REQUIRED WORK
Whenever the string "CORTINAS" appears in a line below, please copy the line out.

DATA EXTRACT
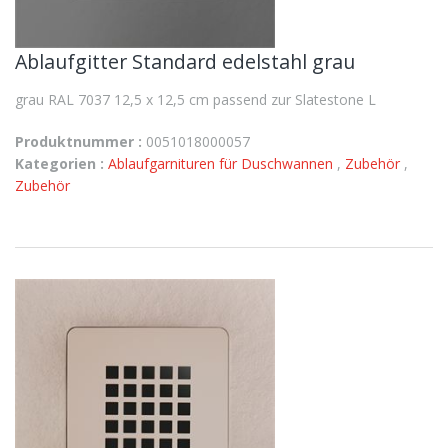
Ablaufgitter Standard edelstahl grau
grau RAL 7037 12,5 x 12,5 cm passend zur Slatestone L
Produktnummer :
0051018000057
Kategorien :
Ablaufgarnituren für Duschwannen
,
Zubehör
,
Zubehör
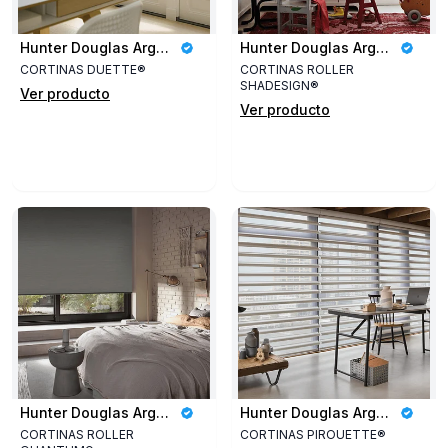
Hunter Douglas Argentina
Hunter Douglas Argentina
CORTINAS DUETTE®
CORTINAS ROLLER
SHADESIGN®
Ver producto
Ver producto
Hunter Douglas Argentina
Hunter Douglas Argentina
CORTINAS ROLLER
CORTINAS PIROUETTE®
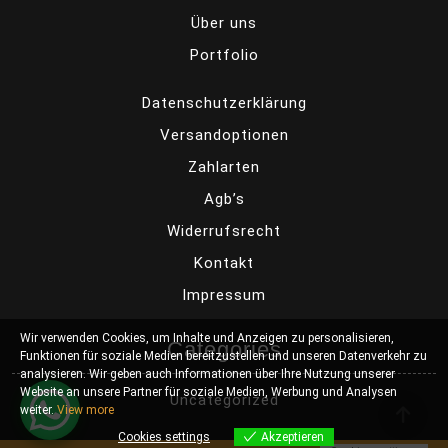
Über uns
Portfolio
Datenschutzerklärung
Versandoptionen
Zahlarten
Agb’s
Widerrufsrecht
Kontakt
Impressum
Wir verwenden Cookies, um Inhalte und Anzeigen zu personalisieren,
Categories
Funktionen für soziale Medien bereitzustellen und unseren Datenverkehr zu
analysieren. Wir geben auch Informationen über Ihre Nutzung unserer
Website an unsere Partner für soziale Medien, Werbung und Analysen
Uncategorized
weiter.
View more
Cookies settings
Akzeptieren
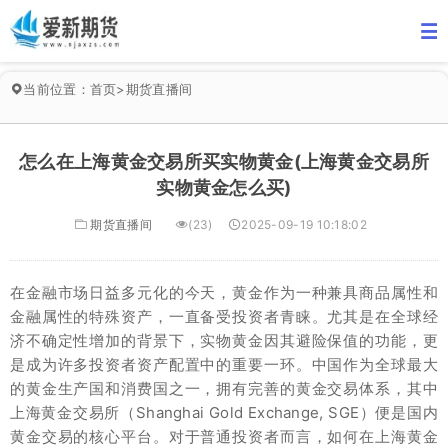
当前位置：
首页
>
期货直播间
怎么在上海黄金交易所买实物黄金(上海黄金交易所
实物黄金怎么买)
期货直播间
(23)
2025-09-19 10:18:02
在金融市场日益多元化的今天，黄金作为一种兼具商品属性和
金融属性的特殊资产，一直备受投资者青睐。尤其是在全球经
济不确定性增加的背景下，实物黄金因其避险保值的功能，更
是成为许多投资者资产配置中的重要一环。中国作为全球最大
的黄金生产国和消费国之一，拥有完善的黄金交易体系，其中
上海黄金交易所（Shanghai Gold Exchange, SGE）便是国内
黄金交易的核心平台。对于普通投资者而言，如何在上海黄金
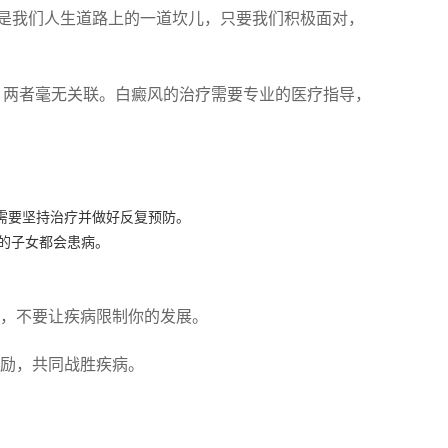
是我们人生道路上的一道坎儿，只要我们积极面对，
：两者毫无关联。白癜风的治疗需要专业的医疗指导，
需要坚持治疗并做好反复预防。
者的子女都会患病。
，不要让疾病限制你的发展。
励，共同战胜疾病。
--
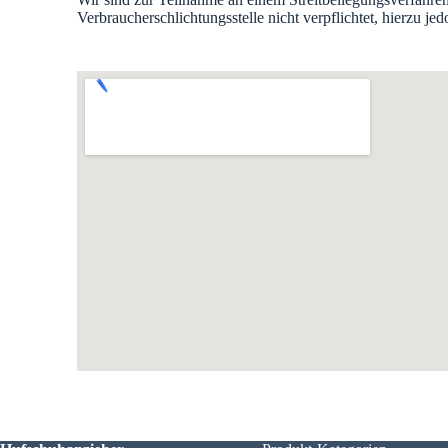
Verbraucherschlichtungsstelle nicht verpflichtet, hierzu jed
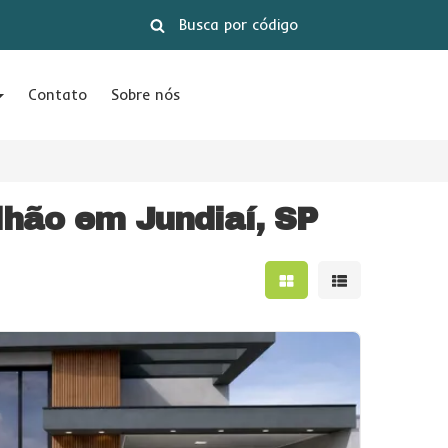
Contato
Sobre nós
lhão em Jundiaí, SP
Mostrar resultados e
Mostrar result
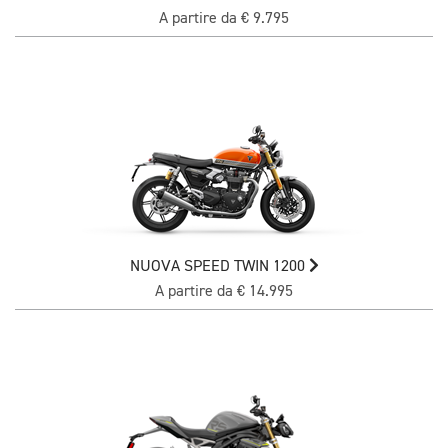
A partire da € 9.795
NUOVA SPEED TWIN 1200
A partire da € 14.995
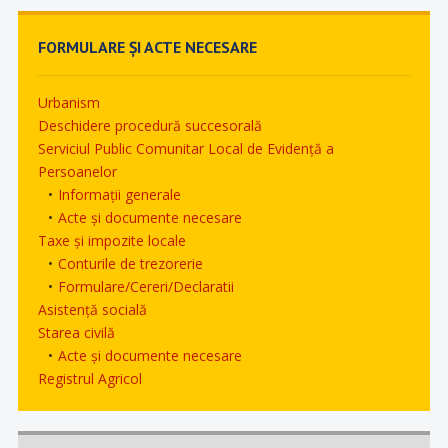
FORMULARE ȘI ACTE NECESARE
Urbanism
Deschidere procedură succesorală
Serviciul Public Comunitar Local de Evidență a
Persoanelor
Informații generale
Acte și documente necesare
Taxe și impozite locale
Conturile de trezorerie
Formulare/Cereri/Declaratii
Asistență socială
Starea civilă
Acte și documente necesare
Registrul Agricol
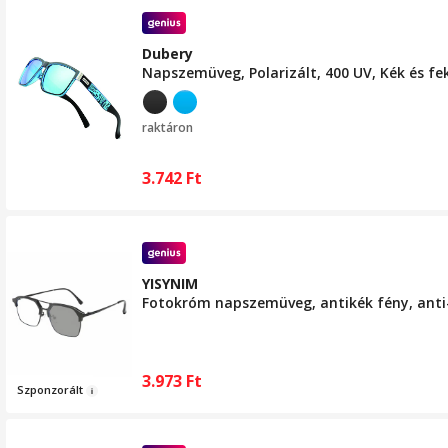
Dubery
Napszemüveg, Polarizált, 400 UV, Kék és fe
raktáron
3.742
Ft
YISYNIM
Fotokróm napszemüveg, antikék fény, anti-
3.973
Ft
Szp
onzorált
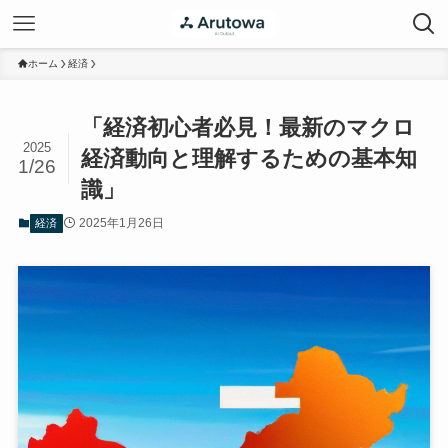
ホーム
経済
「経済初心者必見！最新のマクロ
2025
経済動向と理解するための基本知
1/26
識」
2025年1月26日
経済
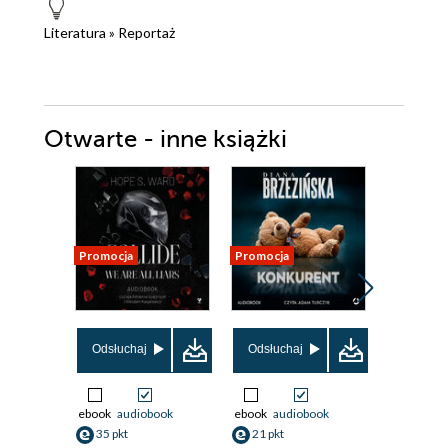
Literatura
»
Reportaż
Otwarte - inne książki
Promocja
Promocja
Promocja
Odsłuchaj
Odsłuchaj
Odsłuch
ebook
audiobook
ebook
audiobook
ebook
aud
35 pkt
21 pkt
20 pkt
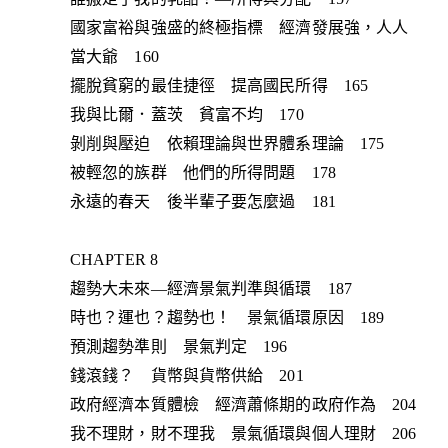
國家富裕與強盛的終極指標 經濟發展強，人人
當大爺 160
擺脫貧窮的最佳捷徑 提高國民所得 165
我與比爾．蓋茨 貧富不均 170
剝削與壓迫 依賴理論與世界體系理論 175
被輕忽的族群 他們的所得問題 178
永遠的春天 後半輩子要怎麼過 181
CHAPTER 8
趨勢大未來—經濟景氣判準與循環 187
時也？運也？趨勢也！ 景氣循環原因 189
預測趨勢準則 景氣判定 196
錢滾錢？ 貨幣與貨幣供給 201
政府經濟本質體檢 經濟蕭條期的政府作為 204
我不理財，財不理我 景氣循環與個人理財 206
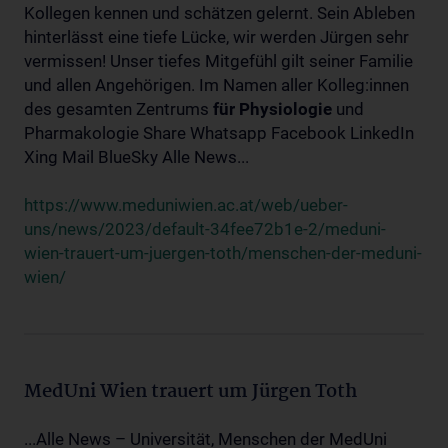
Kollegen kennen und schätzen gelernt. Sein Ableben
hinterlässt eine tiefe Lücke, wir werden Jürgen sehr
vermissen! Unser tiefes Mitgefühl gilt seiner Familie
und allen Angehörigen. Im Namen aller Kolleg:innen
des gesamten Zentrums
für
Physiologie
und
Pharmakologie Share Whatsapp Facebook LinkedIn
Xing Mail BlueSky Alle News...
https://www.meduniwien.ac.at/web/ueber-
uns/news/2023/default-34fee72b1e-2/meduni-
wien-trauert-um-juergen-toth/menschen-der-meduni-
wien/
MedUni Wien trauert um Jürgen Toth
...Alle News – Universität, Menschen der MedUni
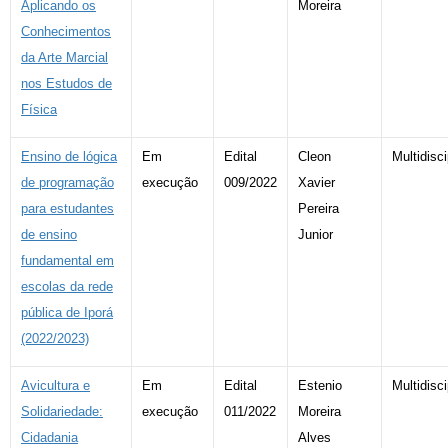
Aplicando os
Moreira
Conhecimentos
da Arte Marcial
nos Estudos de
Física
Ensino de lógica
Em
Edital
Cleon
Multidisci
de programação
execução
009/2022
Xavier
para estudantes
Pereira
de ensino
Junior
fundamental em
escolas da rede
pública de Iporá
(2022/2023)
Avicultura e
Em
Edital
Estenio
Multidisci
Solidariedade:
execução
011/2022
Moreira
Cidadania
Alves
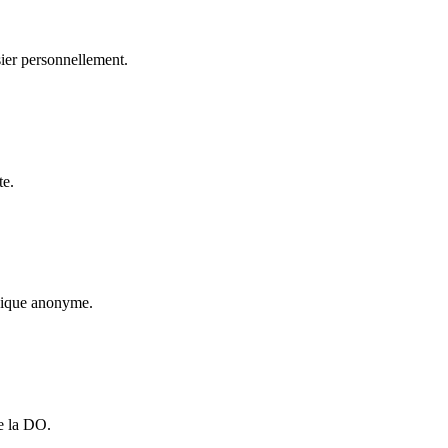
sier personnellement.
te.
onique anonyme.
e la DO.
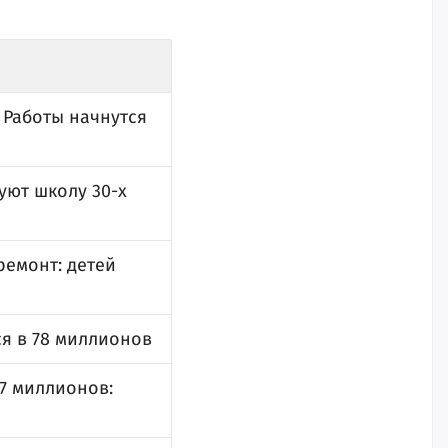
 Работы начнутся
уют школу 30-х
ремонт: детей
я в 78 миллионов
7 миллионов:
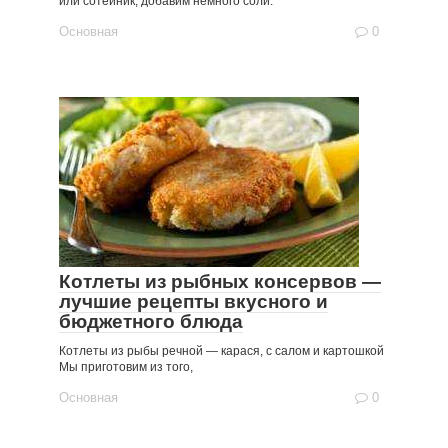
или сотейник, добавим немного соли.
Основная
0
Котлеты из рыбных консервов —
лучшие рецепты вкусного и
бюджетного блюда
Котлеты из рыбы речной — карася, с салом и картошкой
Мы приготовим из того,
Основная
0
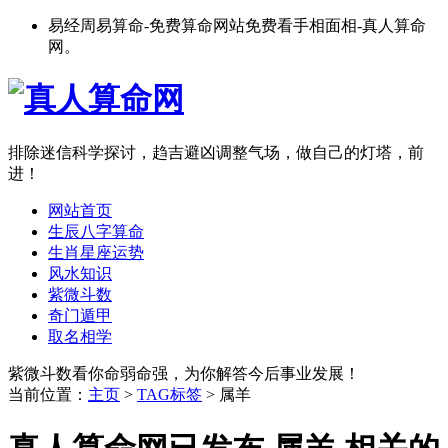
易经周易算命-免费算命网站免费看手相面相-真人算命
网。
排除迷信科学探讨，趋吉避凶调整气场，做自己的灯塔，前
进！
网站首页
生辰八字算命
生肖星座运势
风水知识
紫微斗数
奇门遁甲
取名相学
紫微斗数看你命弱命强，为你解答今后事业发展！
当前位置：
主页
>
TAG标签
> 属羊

TASK RESULT
CORTINAS DUETTE®
CORTINAS ROLLER
CORTINAS ROLLER
CORTINAS PIROUETTE®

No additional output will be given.